DATA RECORDS>
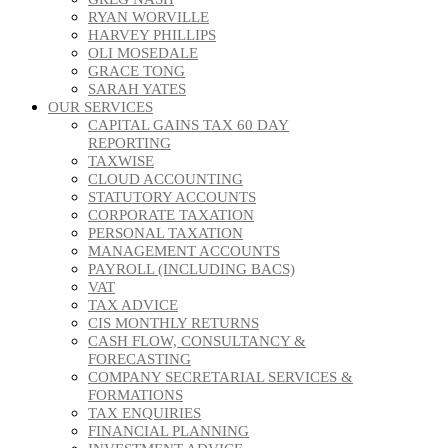
RYAN WORVILLE
HARVEY PHILLIPS
OLI MOSEDALE
GRACE TONG
SARAH YATES
OUR SERVICES
CAPITAL GAINS TAX 60 DAY
REPORTING
TAXWISE
CLOUD ACCOUNTING
STATUTORY ACCOUNTS
CORPORATE TAXATION
PERSONAL TAXATION
MANAGEMENT ACCOUNTS
PAYROLL (INCLUDING BACS)
VAT
TAX ADVICE
CIS MONTHLY RETURNS
CASH FLOW, CONSULTANCY &
FORECASTING
COMPANY SECRETARIAL SERVICES &
FORMATIONS
TAX ENQUIRIES
FINANCIAL PLANNING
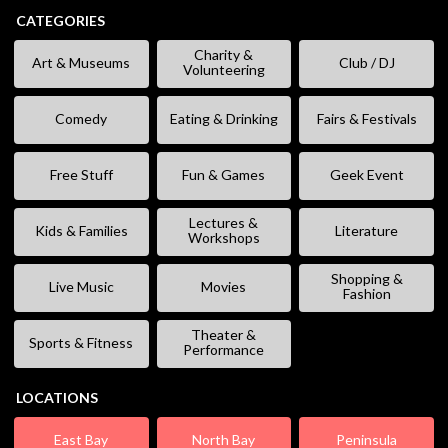
CATEGORIES
Charity &
Art & Museums
Club / DJ
Volunteering
Comedy
Eating & Drinking
Fairs & Festivals
Free Stuff
Fun & Games
Geek Event
Lectures &
Kids & Families
Literature
Workshops
Shopping &
Live Music
Movies
Fashion
Theater &
Sports & Fitness
Performance
LOCATIONS
East Bay
North Bay
Peninsula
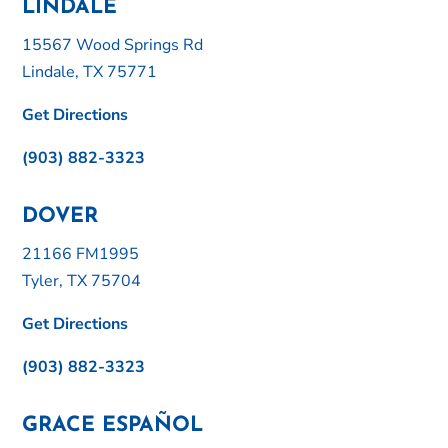
LINDALE
15567 Wood Springs Rd
Lindale, TX 75771
Get Directions
(903) 882-3323
DOVER
21166 FM1995
Tyler, TX 75704
Get Directions
(903) 882-3323
GRACE ESPAÑOL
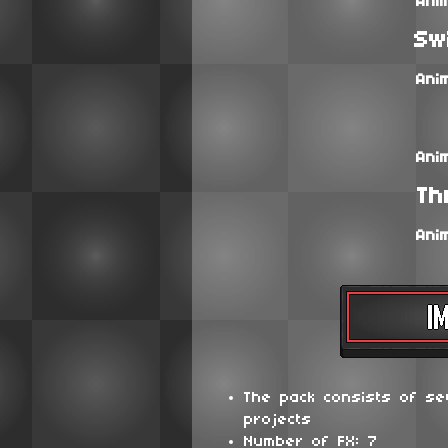
Ani
Sw
Ani
Ani
Th
Ani
The pack consists of se
projects
Number of FX: 7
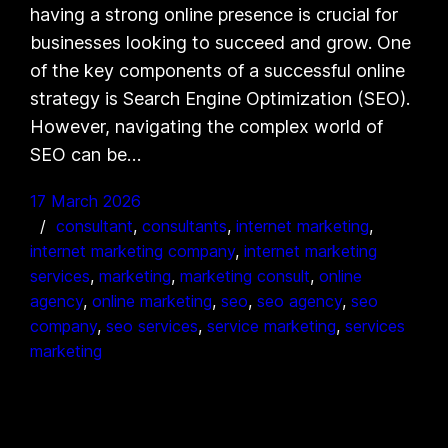
having a strong online presence is crucial for
businesses looking to succeed and grow. One
of the key components of a successful online
strategy is Search Engine Optimization (SEO).
However, navigating the complex world of
SEO can be…
17 March 2026
consultant
, 
consultants
, 
internet marketing
, 
internet marketing company
, 
internet marketing
services
, 
marketing
, 
marketing consult
, 
online
agency
, 
online marketing
, 
seo
, 
seo agency
, 
seo
company
, 
seo services
, 
service marketing
, 
services
marketing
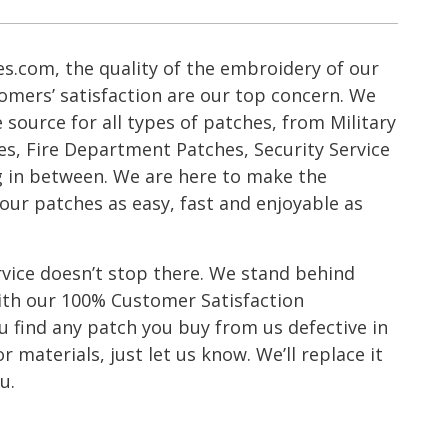
s.com, the quality of the embroidery of our
omers’ satisfaction are our top concern. We
ource for all types of patches, from Military
es, Fire Department Patches, Security Service
g in between. We are here to make the
our patches as easy, fast and enjoyable as
vice doesn’t stop there. We stand behind
with our 100% Customer Satisfaction
 find any patch you buy from us defective in
 materials, just let us know. We’ll replace it
u.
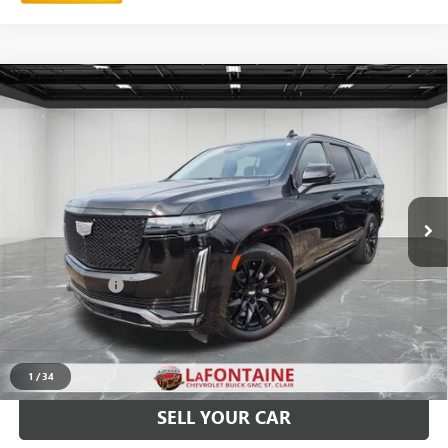
Compare Vehicle
USED
2023
CADILLAC ESCALADE
SPORT
$74,402
PLATINUM
EVERYONE PRICE
LaFontaine Chevrolet Buick GMC St. Clair
VIN:
1GYS4GKL8PR355043
Stock:
26W2794A
44,762 mi
Ext.
Int.
Less
Sale Price
$74,088
Doc + CVR Fee
+$314
Everyone Price
$74,402
CLICK TO CALL
1
/
34
SELL YOUR CAR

WHAT THIS TASK INVOLVES> Copy exactly the line containing "Compare Vehicle" and every line after it, ending with the last line of the records above.

WRITTEN REPLY>
Compare Vehicle
USED
2023
CADILLAC ESCALADE
SPORT
$74,402
PLATINUM
EVERYONE PRICE
LaFontaine Chevrolet Buick GMC St. Clair
VIN:
1GYS4GKL8PR355043
Stock:
26W2794A
44,762 mi
Ext.
Int.
Less
Sale Price
$74,088
Doc + CVR Fee
+$314
Everyone Price
$74,402
CLICK TO CALL
1
/
34
SELL YOUR CAR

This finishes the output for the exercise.